When you first meet someone that you would like to get to know more personally, everything is exciting. It’s new. Everything is fresh and nothing is predictable. That’s dating. Dating is the thrill of the hunt. Once you actually decide to Like a person… To keep a person around, you entertain the idea of being exclusive…to maybe fall in love. So you decide to proposition that person and form a relationship.
The relationship-relationship stage.
You like them, they like you. You haven’t Shocked each other into not staying for any particular reason as of yet. All surprises have been, good sway. Annoying habits have been able to be put to “I can deal with that” or “it’s annoying but it’s cute” categories and everyone moves on.
Moving on… Getting to know you… Getting to know all about you…. (somehow I always hear those words in song, lol)
When you spend enough time with someone, you learn a lot about them. How they slurp their soup and when they prefer to watch TV… What they prefer to watch, or if they are a chronically late person or not. Some of these things might seem like annoying habits. They are all, however, patterns of behavior. We all have them. It’s an inescapable fact of life. Whether we know it or not, we all live in patterns. We all have annoying habits.

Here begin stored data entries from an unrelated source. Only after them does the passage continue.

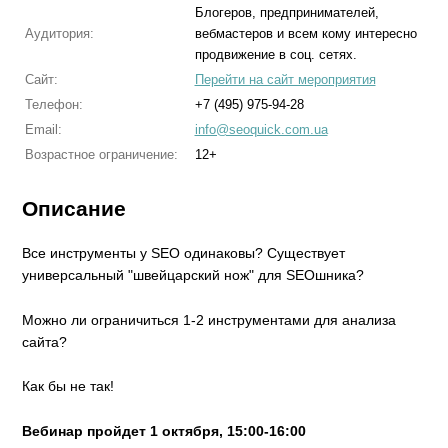
Блогеров, предпринимателей,
Аудитория:
вебмастеров и всем кому интересно
продвижение в соц. сетях.
Сайт:
Перейти на сайт мероприятия
Телефон:
+7 (495) 975-94-28
Email:
info@seoquick.com.ua
Возрастное ограничение:
12+
Описание
Все инструменты у SEO одинаковы? Существует
универсальный "швейцарский нож" для SEOшника?
Можно ли ограничиться 1-2 инструментами для анализа
сайта?
Как бы не так!
Вебинар пройдет 1 октября, 15:00-16:00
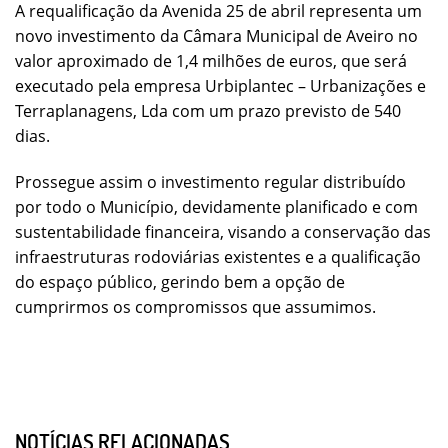
A requalificação da Avenida 25 de abril representa um
novo investimento da Câmara Municipal de Aveiro no
valor aproximado de 1,4 milhões de euros, que será
executado pela empresa Urbiplantec – Urbanizações e
Terraplanagens, Lda com um prazo previsto de 540
dias.
Prossegue assim o investimento regular distribuído
por todo o Município, devidamente planificado e com
sustentabilidade financeira, visando a conservação das
infraestruturas rodoviárias existentes e a qualificação
do espaço público, gerindo bem a opção de
cumprirmos os compromissos que assumimos.
NOTÍCIAS RELACIONADAS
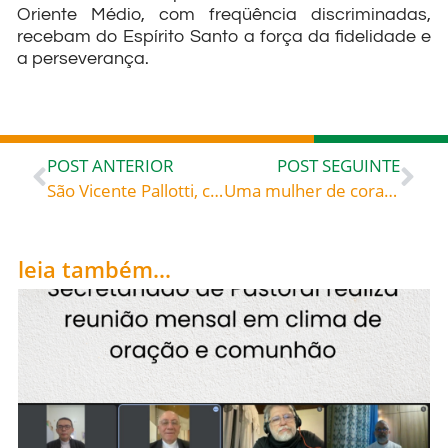
Oriente Médio, com freqüência discriminadas,
recebam do Espírito Santo a força da fidelidade e
a perseverança.
POST ANTERIOR
POST SEGUINTE
São Vicente Pallotti, celebrado hoje, 23, roga por todos nós!
Uma mulher de coragem! – Escrito de Maristela Cizeski publicado pelo Jornal de Santa Catarina hoje, 23
leia também...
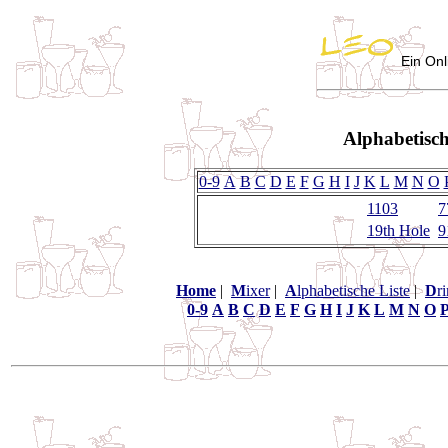
Ein Onl
Alphabetisch
0-9
A
B
C
D
E
F
G
H
I
J
K
L
M
N
O
1103
7
19th Hole
9
Home
|
M
ixer
|
A
lphabetische Liste
|
D
r
0-9
A
B
C
D
E
F
G
H
I
J
K
L
M
N
O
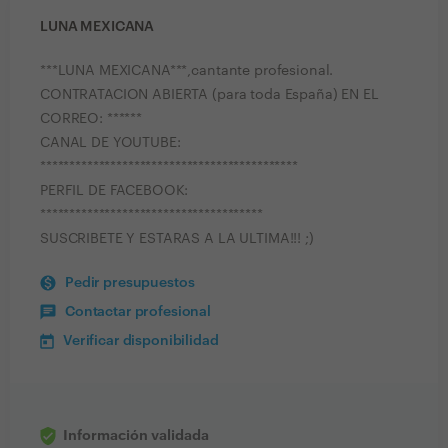
LUNA MEXICANA
***LUNA MEXICANA***,cantante profesional.
CONTRATACION ABIERTA (para toda España) EN EL
CORREO: ******
CANAL DE YOUTUBE:
********************************************
PERFIL DE FACEBOOK:
**************************************
SUSCRIBETE Y ESTARAS A LA ULTIMA!!! ;)
Pedir presupuestos
Contactar profesional
Verificar disponibilidad
Información validada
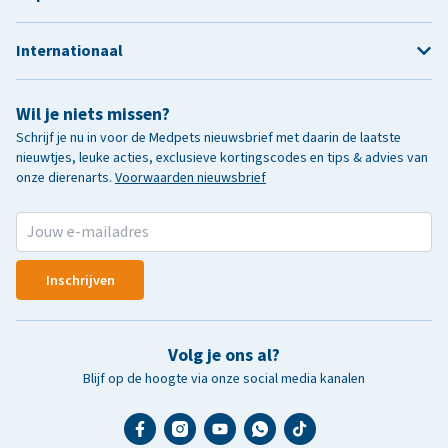
Internationaal
Wil je niets missen?
Schrijf je nu in voor de Medpets nieuwsbrief met daarin de laatste
nieuwtjes, leuke acties, exclusieve kortingscodes en tips & advies van
onze dierenarts.
Voorwaarden nieuwsbrief
Inschrijven
Volg je ons al?
Blijf op de hoogte via onze social media kanalen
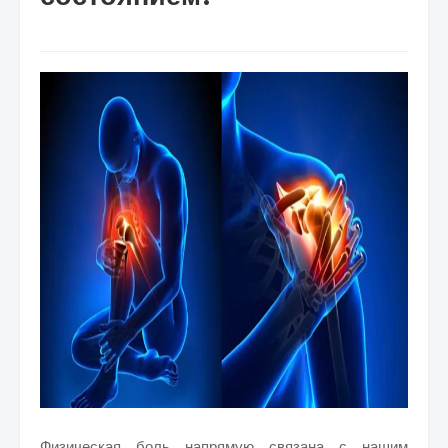
Физическая боль напрямую связана с нашим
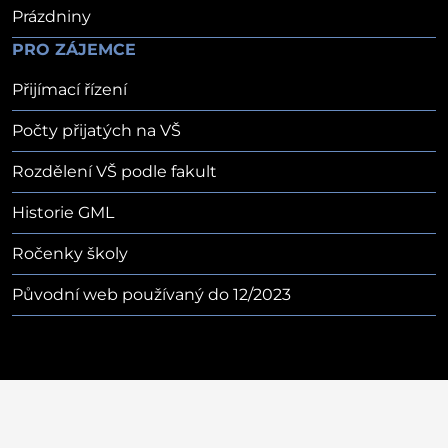
Prázdniny
PRO ZÁJEMCE
Přijímací řízení
Počty přijatých na VŠ
Rozdělení VŠ podle fakult
Historie GML
Ročenky školy
Původní web používaný do 12/2023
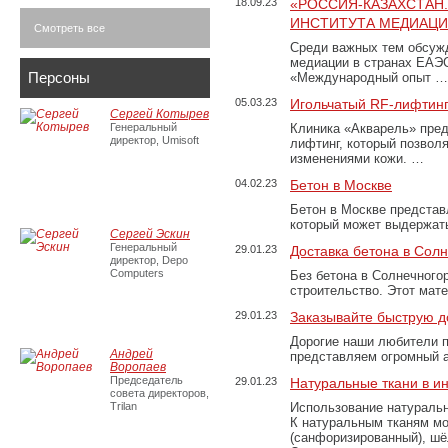
18.09.23
«РОССИЯ-КАЗАХСТАН
ИНСТИТУТА МЕДИАЦИИ
Смотреть все
Среди важных тем обсуж
медиации в странах ЕАЭ
Персоны
«Международный опыт …
05.03.23
Игольчатый RF-лифтинг
Сергей Котырев
Генеральный
Клиника «Акварель» пред
директор, Umisoft
лифтинг, который позвол
изменениями кожи. …
04.02.23
Бетон в Москве
Бетон в Москве представ
который может выдержать
Сергей Эскин
Генеральный
29.01.23
Доставка бетона в Сол
директор, Depo
Computers
Без бетона в Солнечного
строительство. Этот мат
29.01.23
Заказывайте быструю д
Дорогие наши любители 
Андрей
представляем огромный а
Воропаев
Председатель
29.01.23
Натуральные ткани в и
совета директоров,
Trilan
Использование натуральн
К натуральным тканям мо
(санфоризированный), шёл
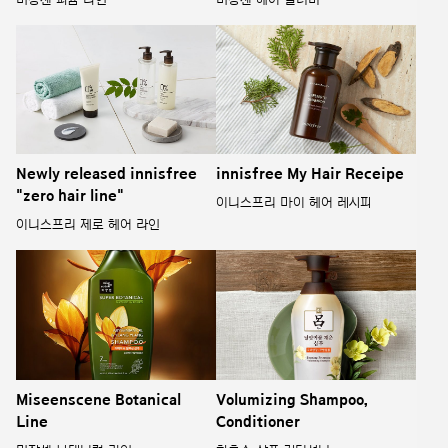
Newly released innisfree
innisfree My Hair Receipe
"zero hair line"
이니스프리 마이 헤어 레시피
이니스프리 제로 헤어 라인
Miseenscene Botanical
Volumizing Shampoo,
Line
Conditioner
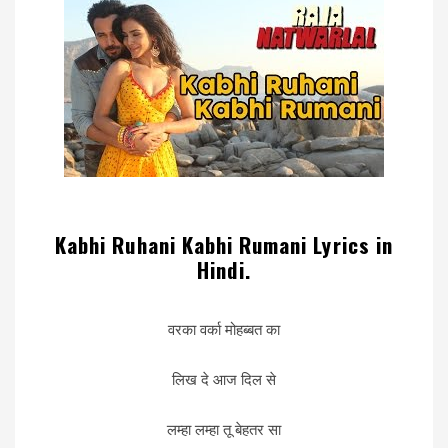
Kabhi Ruhani Kabhi Rumani Lyrics in
Hindi.
वरका वर्का मोहब्बत का
लिख दे आज दिल से
लम्हा लम्हा तू बेहतर सा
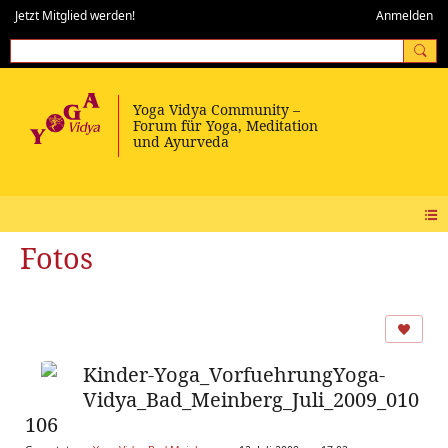
Jetzt Mitglied werden!
Anmelden
Fotos
Kinder-Yoga_VorfuehrungYoga-
Vidya_Bad_Meinberg_Juli_2009_010
106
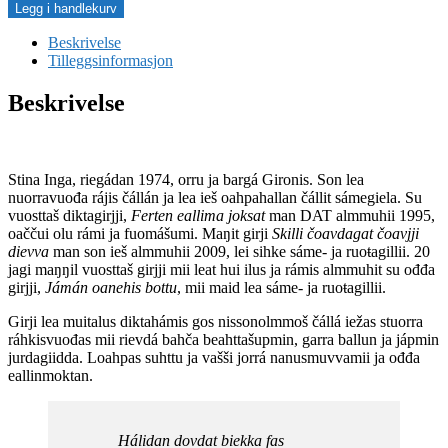
Legg i handlekurv
Beskrivelse
Tilleggsinformasjon
Beskrivelse
Stina Inga, riegádan 1974, orru ja bargá Gironis. Son lea
nuorravuođa rájis čállán ja lea ieš oahpahallan čállit sámegiela. Su
vuosttaš diktagirjji,
Ferten eallima joksat
man DAT almmuhii 1995,
oaččui olu rámi ja fuomášumi. Maŋit girji
Skilli čoavdagat čoavjji
dievva
man son ieš almmuhii 2009, lei sihke sáme- ja ruoŧagillii. 20
jagi maŋŋil vuosttaš girjji mii leat hui ilus ja rámis almmuhit su ođđa
girjji,
Jámán oanehis bottu
, mii maid lea sáme- ja ruoŧagillii.
Girji lea muitalus diktahámis gos nissonolmmoš čállá iežas stuorra
ráhkisvuođas mii rievdá bahča beahttašupmin, garra ballun ja jápmin
jurdagiidda. Loahpas suhttu ja vašši jorrá nanusmuvvamii ja ođđa
eallinmoktan.
Hálidan dovdat biekka fas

My personal favorite is my husband Cliff doesn’t like the toothpaste lid off the toothpaste so when I used to be really irritated at him, I used to leave it off on purpose. It’s just a little tiny thing. I was being passive-aggressive. It’s something I decided not to do anymore. Why? Why should I? How does that help me to be vindictive in my marriage? It really doesn’t. It just feeds a cycle that becomes a much bigger problem. People do these things. Subconsciously, even, sometimes.
Our annoying habits and ticks can be bothersome to others. However, as people, we look for them because they tell us…. Well, Everything. Patterns show me how my partner is feeling without me asking sometimes. In any relationship, a partner requires consistency. It does not really matter what it is.
Consistency can happen in many ways, as every couple is different. No couple exists without it. Every couple has “things”. A movie, a song. One person knows the other is on time, the other knows that the other is always late. It’s these patterns of behavior that become a part of the relationship. The couple itself relies on it to exist. You take away the consistency, you take away the couple.
Several things can come in and mess with the consistency… A new baby, an affair, addiction, a new job. You have to make the time to show your relationship that it’s still your relationship. That as you are evolving through life, you are growing together. This is sometimes happy, painful or sad. Life is going to have its ebbs and flows. When people don’t, they drift apart. Often by being selfish. People would rather put themselves above the relationship than be consistent in it. This is “trending” as the cool kids call it.
Often after life rocks the relationship boat, and it will, you can’t avoid it, one partner will go looking for consistency in the other when it’s needed the most. This is usually when it’s make or break time. Lack of consistency at this junction, to do whatever is needed, is often the tell-tale sign that the relationship or the other person isn’t a priority. Considering the fact that it takes two to be a team and nothing in life is going to stay the same for both people constantly, all the more reason to find out how best to be consistent for your partner.
Being consistent doesn’t mean never changing routine. It means that as life is changing, never failing to show up. To never let your partner down. When new things develop, being a team player. Being unselfish.
Being passive aggressive when things get rocky isn’t being consistent. It’s only adding more stress. It’s poking and pulling. I’m not in competition with my husband. I see lots of my friends who speak and talk like the person they sleep next to is the enemy. We aren’t all in these mini-wars unless we create them. Why did we choose these people? Why are we still eating dinner with them? Do we still care? Where is that caring? Are we just waiting for the next thing? Why the need for extra drama? Is it just the next level of attention seeking? What has us needing that? Why not just need our partners… And why aren’t they needing us back?
I have asked for constancy in my relationship. I want to know I’m cared for. I think being consistent is a wonderful way to show your love for another. I am also working on being consistent back. Proof is in the pudding, actions speak louder than words.
This is a warm topic for sure. I have read something similar in another post of late. I will look for the URL and send mention it here. For consistency and stability in a relationship is an important part of any relation. This is has been rightly said “Being passive aggressive when things get rocky isn’t being consistent. It’s only adding more stress.” Yes, we are not an enemy to our partners for sure. My husband is my best friend and I wish to keep it that way.